YOUR OBJECTIVE:
The entries that follow contain images, which should be left out; output everything else exactly.
EXTRACTED MATERIAL below:
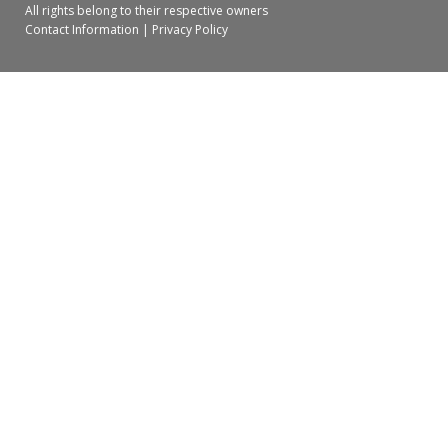
All rights belong to their respective owners
Contact Information
|
Privacy Policy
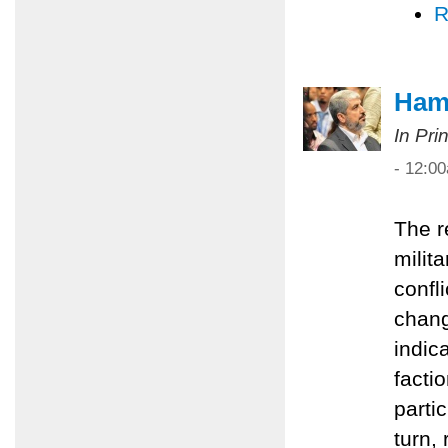
R
Hama
In Pri
- 12:0
The r
milita
confl
chang
indic
facti
partic
turn,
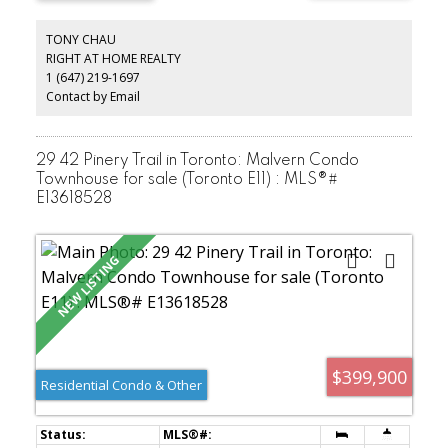
investors.
TONY CHAU
RIGHT AT HOME REALTY
1 (647) 219-1697
Contact by Email
29 42 Pinery Trail in Toronto: Malvern Condo
Townhouse for sale (Toronto E11) : MLS®#
E13618528
$399,900
Residential Condo & Other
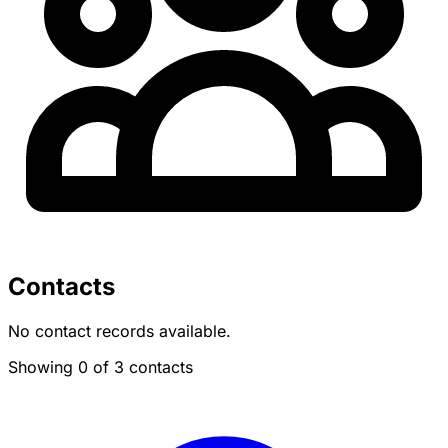
Contacts
No contact records available.
Showing 0 of 3 contacts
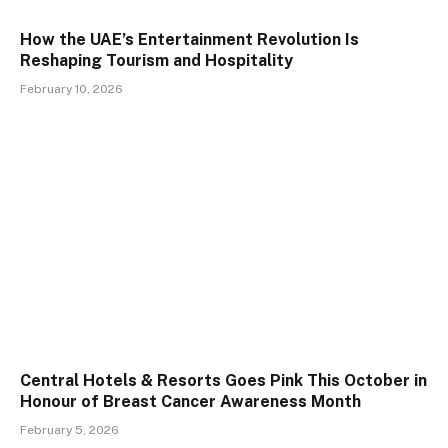
How the UAE’s Entertainment Revolution Is
Reshaping Tourism and Hospitality
February 10, 2026
Central Hotels & Resorts Goes Pink This October in
Honour of Breast Cancer Awareness Month
February 5, 2026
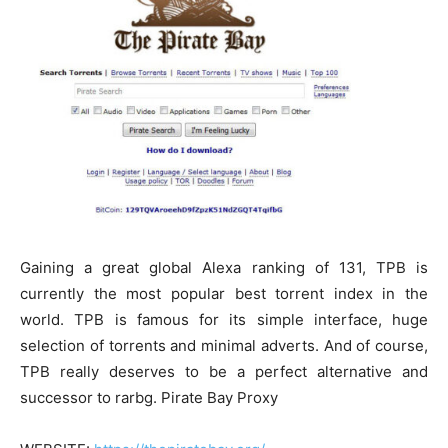
Gaining a great global Alexa ranking of 131, TPB is
currently the most popular best torrent index in the
world. TPB is famous for its simple interface, huge
selection of torrents and minimal adverts. And of course,
TPB really deserves to be a perfect alternative and
successor to rarbg. Pirate Bay Proxy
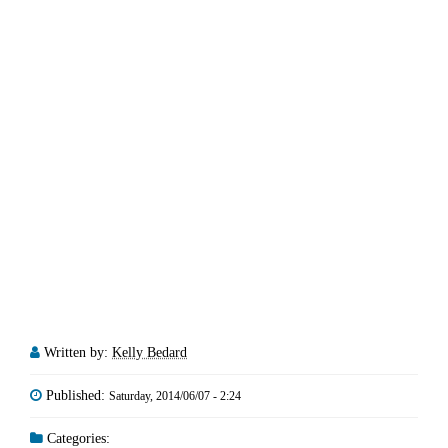
Written by:
Kelly Bedard
Published:
Saturday, 2014/06/07 - 2:24
Categories:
End of EXTRACTED MATERIAL.
OUTPUT:
All rights belong to their respective owners
Contact Information
|
Privacy Policy
R
Hama
In Pri
- 12:0
The r
milita
confl
chang
indic
facti
partic
turn,
investors.
TONY CHAU
RIGHT AT HOME REALTY
1 (647) 219-1697
Contact by Email
29 42 Pinery Trail in Toronto: Malvern Condo
Townhouse for sale (Toronto E11) : MLS®#
E13618528
$399,900
Residential Condo & Other
Contacts
No contact records available.
Showing 0 of 3 contacts
How the UAE’s Entertainment Revolution Is
Reshaping Tourism and Hospitality
February 10, 2026
Central Hotels & Resorts Goes Pink This October in
Honour of Breast Cancer Awareness Month
February 5, 2026
Gaining a great global Alexa ranking of 131, TPB is
currently the most popular best torrent index in the
world. TPB is famous for its simple interface, huge
selection of torrents and minimal adverts. And of course,
TPB really deserves to be a perfect alternative and
successor to rarbg. Pirate Bay Proxy
Written by:
Kelly Bedard
Published:
Saturday, 2014/06/07 - 2:24
Categories:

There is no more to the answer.